Required action — Copy word for word, please, the lines of the entries below running from the one containing "Klauskite (147, 684)" to the one containing "20 (40, 610)", both ends included.

[Records for processing]

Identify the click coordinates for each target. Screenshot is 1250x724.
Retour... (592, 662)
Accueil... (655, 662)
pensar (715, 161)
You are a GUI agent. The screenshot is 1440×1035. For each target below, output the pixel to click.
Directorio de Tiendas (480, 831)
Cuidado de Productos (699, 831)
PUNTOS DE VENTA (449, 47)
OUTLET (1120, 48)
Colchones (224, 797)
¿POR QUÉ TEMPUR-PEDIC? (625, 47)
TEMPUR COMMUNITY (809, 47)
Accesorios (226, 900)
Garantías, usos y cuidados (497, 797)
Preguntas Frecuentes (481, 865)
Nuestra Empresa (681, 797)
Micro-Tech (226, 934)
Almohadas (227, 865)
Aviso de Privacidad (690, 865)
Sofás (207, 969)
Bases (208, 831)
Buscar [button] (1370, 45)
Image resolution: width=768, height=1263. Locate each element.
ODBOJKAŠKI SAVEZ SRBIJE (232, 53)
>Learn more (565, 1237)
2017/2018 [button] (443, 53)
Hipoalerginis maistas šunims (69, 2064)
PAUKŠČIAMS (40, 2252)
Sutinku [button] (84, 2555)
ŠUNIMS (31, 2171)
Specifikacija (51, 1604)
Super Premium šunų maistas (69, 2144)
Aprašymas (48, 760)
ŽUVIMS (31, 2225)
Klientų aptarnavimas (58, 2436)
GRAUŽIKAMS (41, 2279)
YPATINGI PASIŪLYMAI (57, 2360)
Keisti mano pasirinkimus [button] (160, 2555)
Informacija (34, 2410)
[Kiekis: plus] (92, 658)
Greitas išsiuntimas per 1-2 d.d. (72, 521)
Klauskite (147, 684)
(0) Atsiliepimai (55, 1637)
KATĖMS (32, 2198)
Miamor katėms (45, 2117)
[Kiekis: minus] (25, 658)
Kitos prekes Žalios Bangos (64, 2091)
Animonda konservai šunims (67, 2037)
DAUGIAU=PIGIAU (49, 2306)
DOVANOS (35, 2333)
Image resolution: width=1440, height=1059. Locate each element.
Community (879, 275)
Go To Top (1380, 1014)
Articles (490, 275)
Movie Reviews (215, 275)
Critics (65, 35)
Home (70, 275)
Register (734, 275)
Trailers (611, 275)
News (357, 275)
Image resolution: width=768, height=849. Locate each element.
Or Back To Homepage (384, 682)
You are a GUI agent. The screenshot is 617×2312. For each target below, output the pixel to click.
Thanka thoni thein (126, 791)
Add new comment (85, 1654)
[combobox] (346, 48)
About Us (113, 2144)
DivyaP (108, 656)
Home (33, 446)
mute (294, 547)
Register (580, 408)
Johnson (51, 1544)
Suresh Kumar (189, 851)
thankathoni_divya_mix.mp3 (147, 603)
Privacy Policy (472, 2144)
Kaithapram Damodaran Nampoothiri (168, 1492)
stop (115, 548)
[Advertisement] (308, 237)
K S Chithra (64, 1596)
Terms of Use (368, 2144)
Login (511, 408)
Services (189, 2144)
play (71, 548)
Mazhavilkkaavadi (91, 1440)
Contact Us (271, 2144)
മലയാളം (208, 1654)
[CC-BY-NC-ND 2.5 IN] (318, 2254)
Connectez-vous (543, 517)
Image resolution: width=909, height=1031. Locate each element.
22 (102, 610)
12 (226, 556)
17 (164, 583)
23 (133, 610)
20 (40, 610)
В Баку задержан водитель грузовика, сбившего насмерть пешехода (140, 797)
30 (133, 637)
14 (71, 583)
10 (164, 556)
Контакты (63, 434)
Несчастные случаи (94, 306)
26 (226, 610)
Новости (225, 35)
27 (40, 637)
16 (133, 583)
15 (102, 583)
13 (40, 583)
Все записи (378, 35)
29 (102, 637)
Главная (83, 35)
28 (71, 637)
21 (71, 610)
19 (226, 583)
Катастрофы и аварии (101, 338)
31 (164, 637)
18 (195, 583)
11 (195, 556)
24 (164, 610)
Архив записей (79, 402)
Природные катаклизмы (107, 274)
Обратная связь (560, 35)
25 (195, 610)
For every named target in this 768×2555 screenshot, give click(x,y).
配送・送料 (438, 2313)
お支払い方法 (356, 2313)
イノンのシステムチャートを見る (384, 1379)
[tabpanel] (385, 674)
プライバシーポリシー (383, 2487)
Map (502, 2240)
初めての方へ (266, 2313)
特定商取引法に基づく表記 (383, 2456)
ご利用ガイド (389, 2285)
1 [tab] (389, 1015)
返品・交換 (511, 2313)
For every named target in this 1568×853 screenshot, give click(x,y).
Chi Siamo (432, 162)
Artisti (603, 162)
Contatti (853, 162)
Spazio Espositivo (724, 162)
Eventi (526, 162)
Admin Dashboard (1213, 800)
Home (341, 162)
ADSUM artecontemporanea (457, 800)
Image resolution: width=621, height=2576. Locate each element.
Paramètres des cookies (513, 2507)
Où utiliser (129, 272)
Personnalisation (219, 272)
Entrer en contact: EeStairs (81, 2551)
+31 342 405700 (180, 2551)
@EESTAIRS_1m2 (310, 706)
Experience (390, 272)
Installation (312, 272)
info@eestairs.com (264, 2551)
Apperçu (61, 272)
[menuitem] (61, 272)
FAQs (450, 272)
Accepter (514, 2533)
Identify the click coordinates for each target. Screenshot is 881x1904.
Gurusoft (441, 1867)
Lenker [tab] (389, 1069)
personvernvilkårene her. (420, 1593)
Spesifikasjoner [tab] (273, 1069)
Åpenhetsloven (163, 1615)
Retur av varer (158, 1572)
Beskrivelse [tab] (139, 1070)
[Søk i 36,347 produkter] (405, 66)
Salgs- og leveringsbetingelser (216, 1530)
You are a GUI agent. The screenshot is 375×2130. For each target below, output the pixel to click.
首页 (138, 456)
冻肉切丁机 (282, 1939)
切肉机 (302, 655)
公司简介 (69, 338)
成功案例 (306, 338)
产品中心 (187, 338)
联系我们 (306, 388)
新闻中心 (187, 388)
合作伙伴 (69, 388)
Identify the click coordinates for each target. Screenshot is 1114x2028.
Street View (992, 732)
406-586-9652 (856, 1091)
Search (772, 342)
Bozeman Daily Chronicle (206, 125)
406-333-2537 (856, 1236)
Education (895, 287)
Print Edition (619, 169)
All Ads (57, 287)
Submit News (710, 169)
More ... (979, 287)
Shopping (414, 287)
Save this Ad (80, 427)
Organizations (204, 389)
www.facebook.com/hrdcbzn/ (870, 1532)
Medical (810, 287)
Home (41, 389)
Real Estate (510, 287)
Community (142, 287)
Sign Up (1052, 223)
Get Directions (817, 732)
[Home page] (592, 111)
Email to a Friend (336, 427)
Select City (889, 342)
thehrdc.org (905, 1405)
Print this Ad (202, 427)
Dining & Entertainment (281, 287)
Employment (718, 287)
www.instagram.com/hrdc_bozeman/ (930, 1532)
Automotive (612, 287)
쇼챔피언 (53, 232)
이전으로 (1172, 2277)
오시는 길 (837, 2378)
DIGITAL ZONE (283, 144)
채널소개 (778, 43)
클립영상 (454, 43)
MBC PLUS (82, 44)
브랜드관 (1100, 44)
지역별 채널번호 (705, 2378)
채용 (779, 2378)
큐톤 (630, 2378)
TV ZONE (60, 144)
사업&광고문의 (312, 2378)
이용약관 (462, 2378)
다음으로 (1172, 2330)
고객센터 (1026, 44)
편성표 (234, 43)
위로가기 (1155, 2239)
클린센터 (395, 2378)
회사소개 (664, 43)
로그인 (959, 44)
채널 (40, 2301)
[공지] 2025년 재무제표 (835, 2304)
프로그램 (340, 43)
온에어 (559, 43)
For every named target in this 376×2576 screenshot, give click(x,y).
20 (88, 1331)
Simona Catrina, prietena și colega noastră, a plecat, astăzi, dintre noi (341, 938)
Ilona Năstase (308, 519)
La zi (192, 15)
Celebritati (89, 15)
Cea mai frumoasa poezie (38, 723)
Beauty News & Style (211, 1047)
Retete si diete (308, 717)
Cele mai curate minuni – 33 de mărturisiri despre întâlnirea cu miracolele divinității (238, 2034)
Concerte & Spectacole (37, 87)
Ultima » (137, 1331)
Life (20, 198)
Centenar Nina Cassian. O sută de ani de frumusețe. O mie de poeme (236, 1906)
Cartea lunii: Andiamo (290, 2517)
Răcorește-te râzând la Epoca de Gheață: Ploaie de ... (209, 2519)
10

[/Records for processing]

Task response —
Klauskite (147, 684)
(0) Atsiliepimai (55, 1637)
KATĖMS (32, 2198)
Miamor katėms (45, 2117)
[Kiekis: minus] (25, 658)
Kitos prekes Žalios Bangos (64, 2091)
Animonda konservai šunims (67, 2037)
DAUGIAU=PIGIAU (49, 2306)
DOVANOS (35, 2333)
Image resolution: width=1440, height=1059. Locate each element.
Community (879, 275)
Go To Top (1380, 1014)
Articles (490, 275)
Movie Reviews (215, 275)
Critics (65, 35)
Home (70, 275)
Register (734, 275)
Trailers (611, 275)
News (357, 275)
Image resolution: width=768, height=849. Locate each element.
Or Back To Homepage (384, 682)
You are a GUI agent. The screenshot is 617×2312. For each target below, output the pixel to click.
Thanka thoni thein (126, 791)
Add new comment (85, 1654)
[combobox] (346, 48)
About Us (113, 2144)
DivyaP (108, 656)
Home (33, 446)
mute (294, 547)
Register (580, 408)
Johnson (51, 1544)
Suresh Kumar (189, 851)
thankathoni_divya_mix.mp3 (147, 603)
Privacy Policy (472, 2144)
Kaithapram Damodaran Nampoothiri (168, 1492)
stop (115, 548)
[Advertisement] (308, 237)
K S Chithra (64, 1596)
Terms of Use (368, 2144)
Login (511, 408)
Services (189, 2144)
play (71, 548)
Mazhavilkkaavadi (91, 1440)
Contact Us (271, 2144)
മലയാളം (208, 1654)
[CC-BY-NC-ND 2.5 IN] (318, 2254)
Connectez-vous (543, 517)
Image resolution: width=909, height=1031. Locate each element.
22 (102, 610)
12 (226, 556)
17 (164, 583)
23 (133, 610)
20 (40, 610)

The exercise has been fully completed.